[Material supplied Boundary: Start]
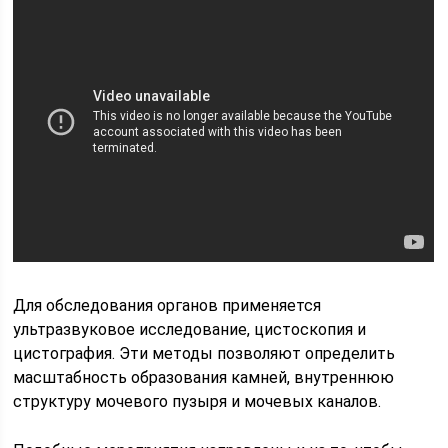
Для обследования органов применяется
ультразвуковое исследование, цистоскопия и
цистография. Эти методы позволяют определить
масштабность образования камней, внутреннюю
структуру мочевого пузыря и мочевых каналов.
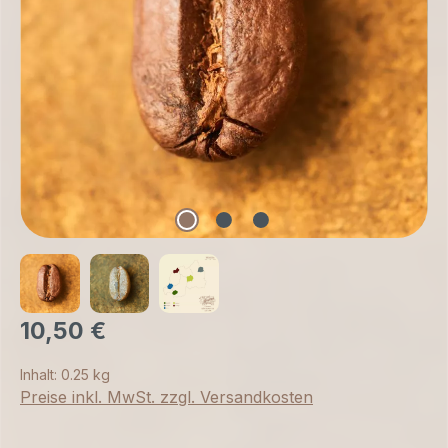
10,50 €
Inhalt:
0.25 kg
Preise inkl. MwSt. zzgl. Versandkosten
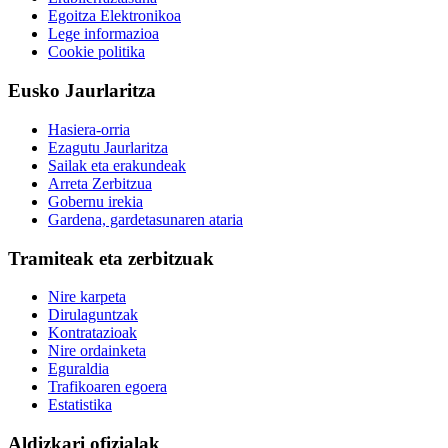
Egoitza Elektronikoa
Lege informazioa
Cookie politika
Eusko Jaurlaritza
Hasiera-orria
Ezagutu Jaurlaritza
Sailak eta erakundeak
Arreta Zerbitzua
Gobernu irekia
Gardena, gardetasunaren ataria
Tramiteak eta zerbitzuak
Nire karpeta
Dirulaguntzak
Kontratazioak
Nire ordainketa
Eguraldia
Trafikoaren egoera
Estatistika
Aldizkari ofizialak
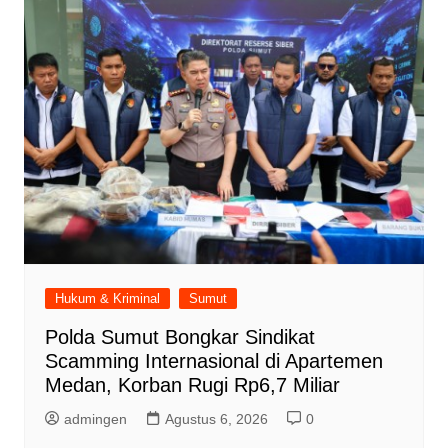
Hukum & Kriminal
Sumut
Polda Sumut Bongkar Sindikat
Scamming Internasional di Apartemen
Medan, Korban Rugi Rp6,7 Miliar
admingen
Agustus 6, 2026
0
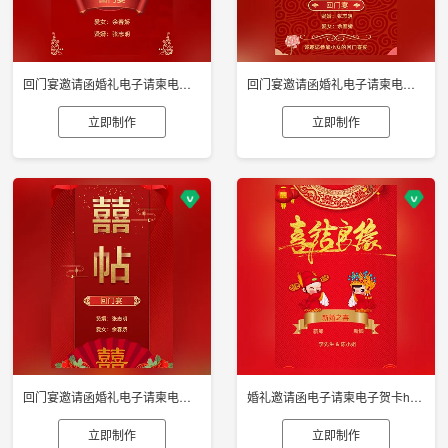
回门宴邀请函婚礼电子请柬电子贺卡h5制作
回门宴邀请函婚礼电子请柬电子贺卡h5制作
立即制作
立即制作
回门宴邀请函婚礼电子请柬电子贺卡h5制作
婚礼邀请函电子请柬电子贺卡h5制作
立即制作
立即制作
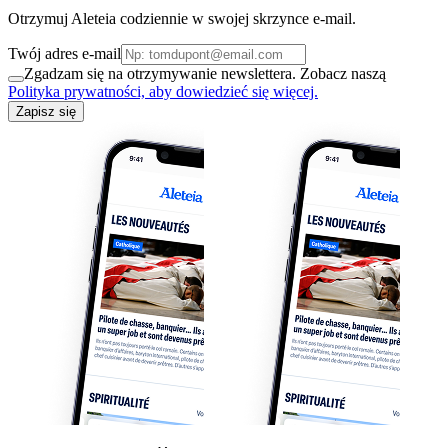
Otrzymuj Aleteia codziennie w swojej skrzynce e-mail.
Twój adres e-mail
Zgadzam się na otrzymywanie newslettera. Zobacz naszą
Polityka prywatności, aby dowiedzieć się więcej.
Zapisz się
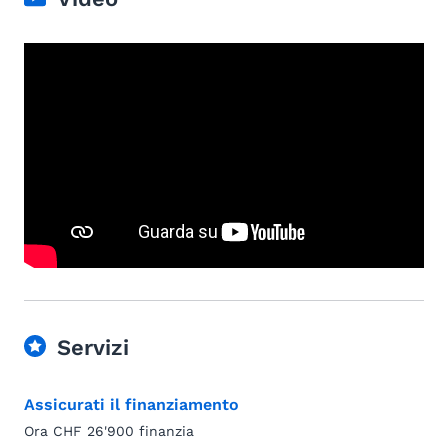
Servizi
Assicurati il finanziamento
Ora CHF 26'900 finanzia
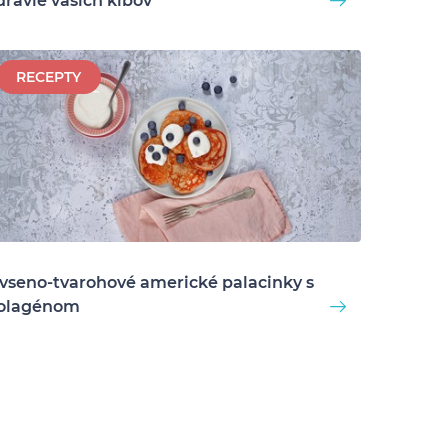
dravie vašich kĺbov
RECEPTY
vseno-tvarohové americké palacinky s
olagénom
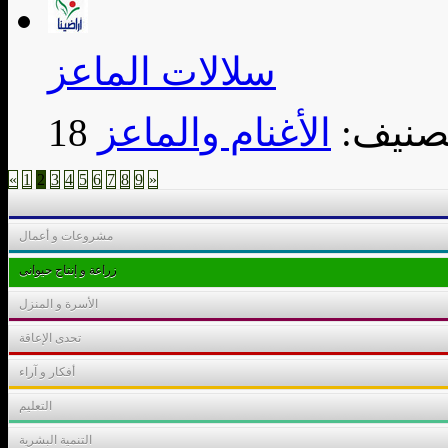
سلالات الماعز
تصنيف:
الأغنام والماعز
«
1
2
3
4
5
6
7
8
9
»
مشروعات و أعمال
زراعة و إنتاج حيوانى
الأسرة و المنزل
تحدى الإعاقة
أفكار و آراء
التعليم
التنمية البشرية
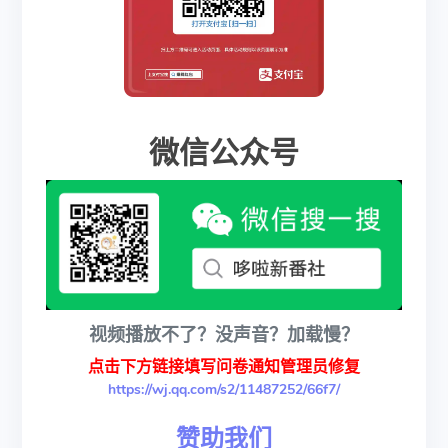
微信公众号
视频播放不了？没声音？加载慢？
点击下方链接填写问卷通知管理员修复
https://wj.qq.com/s2/11487252/66f7/
赞助我们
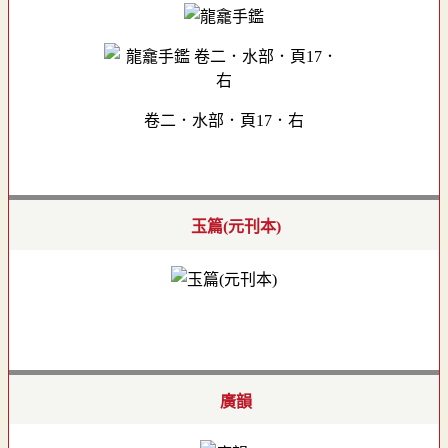
卷二．水部．頁17．右
玉篇(元刊本)
廣韻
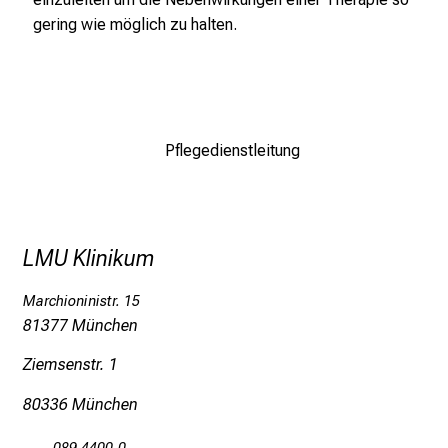
l
gering wie möglich zu halten.
e
g
e
a
m
Pflegedienstleitung
L
M
U
K
LMU Klinikum
l
i
Marchioninistr. 15
n
81377 München
i
Ziemsenstr. 1
k
u
80336 München
m
–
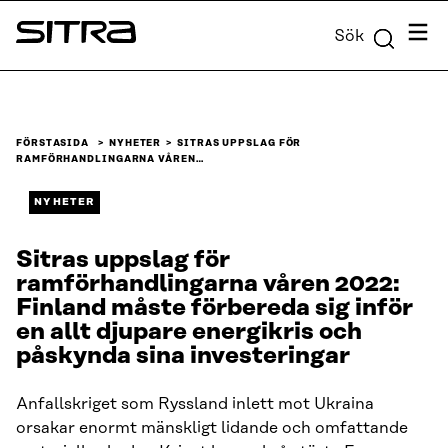
Skip to
Meny
Sök
content
Sitra
↓
FÖRSTASIDA
NYHETER
SITRAS UPPSLAG FÖR
RAMFÖRHANDLINGARNA VÅREN…
NYHETER
Sitras uppslag för
ramförhandlingarna våren 2022:
Finland måste förbereda sig inför
en allt djupare energikris och
påskynda sina investeringar
Anfallskriget som Ryssland inlett mot Ukraina
orsakar enormt mänskligt lidande och omfattande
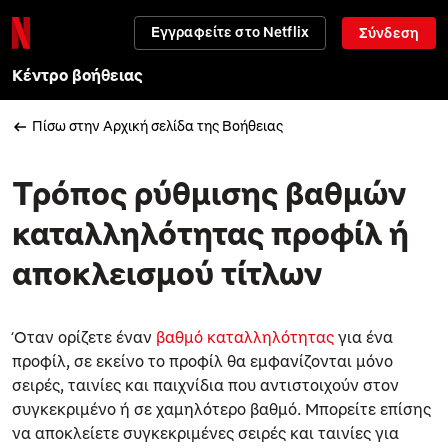
Εγγραφείτε στο Netflix
Σύνδεση
Κέντρο βοήθειας
Πίσω στην Αρχική σελίδα της Βοήθειας
Τρόπος ρύθμισης βαθμών
καταλληλότητας προφίλ ή
αποκλεισμού τίτλων
Όταν ορίζετε έναν
βαθμό καταλληλότητας
για ένα
προφίλ, σε εκείνο το προφίλ θα εμφανίζονται μόνο
σειρές, ταινίες και παιχνίδια που αντιστοιχούν στον
συγκεκριμένο ή σε χαμηλότερο βαθμό. Μπορείτε επίσης
να αποκλείετε συγκεκριμένες σειρές και ταινίες για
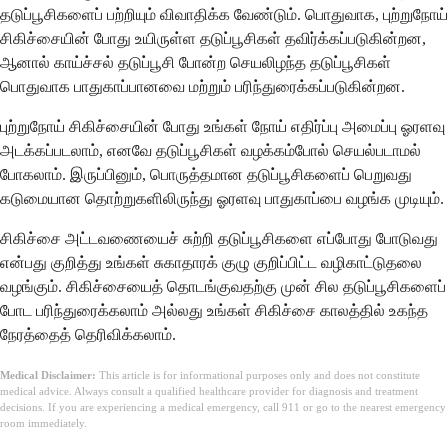
தடுப்பூசிகளைப் பற்றியும் விவாதிக்க வேண்டும். பொதுவாக, புற்றுநோய்
சிகிச்சையின் போது உயிருள்ள தடுப்பூசிகள் தவிர்க்கப்படுகின்றன,
ஆனால் காய்ச்சல் தடுப்பூசி போன்ற செயலிழந்த தடுப்பூசிகள்
பொதுவாக பாதுகாப்பானவை மற்றும் பரிந்துரைக்கப்படுகின்றன.
புற்றுநோய் சிகிச்சையின் போது உங்கள் நோய் எதிர்ப்பு அமைப்பு ஓரளவு
அடக்கப்படலாம், எனவே தடுப்பூசிகள் வழக்கம்போல் செயல்படாமல்
போகலாம். இருப்பினும், பொருத்தமான தடுப்பூசிகளைப் பெறுவது
கடுமையான தொற்றுகளிலிருந்து ஓரளவு பாதுகாப்பை வழங்க முடியும்.
சிகிச்சை அட்டவணையைச் சுற்றி தடுப்பூசிகளை எப்போது போடுவது
என்பது குறித்து உங்கள் சுகாதாரக் குழு குறிப்பிட்ட வழிகாட்டுதலை
வழங்கும். சிகிச்சையைத் தொடங்குவதற்கு முன் சில தடுப்பூசிகளைப்
போட பரிந்துரைக்கலாம் அல்லது உங்கள் சிகிச்சை காலத்தில் உகந்த
நேரத்தைத் தெரிவிக்கலாம்.
Medical Disclaimer:
This article is for informational purposes only and does not constitute
medical advice. Always consult a qualified healthcare provider for diagnosis and treatment
decisions. If you are experiencing a medical emergency, call 911 or go to the nearest emergency
room immediately.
[Material supplied Boundary: End]
__Problem__
Please return each line of the data above in which the word "ஓரளவ" occurs.

__Task response__
புற்றுநோய் சிகிச்சையின் போது உங்கள் நோய் எதிர்ப்பு அமைப்பு ஓரளவு
கடுமையான தொற்றுகளிலிருந்து ஓரளவு பாதுகாப்பை வழங்க முடியும்.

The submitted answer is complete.